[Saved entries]
····················
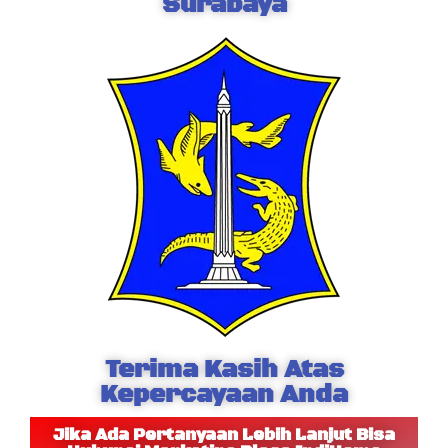
Surabaya
Terima Kasih Atas
Kepercayaan Anda
Jika Ada Pertanyaan Lebih Lanjut Bisa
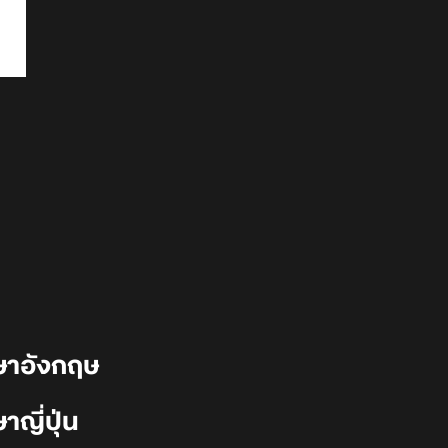
าษาอังกฤษ
าญี่ปุ่น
····················
__WHAT IS NEEDED__. Output the records above exactly as written, but leave out the pictures.

__RESPONSE TO THIS TASK__.
Surabaya
Terima Kasih Atas
Kepercayaan Anda
Jika Ada Pertanyaan Lebih Lanjut Bisa
าษาอังกฤษ
าญี่ปุ่น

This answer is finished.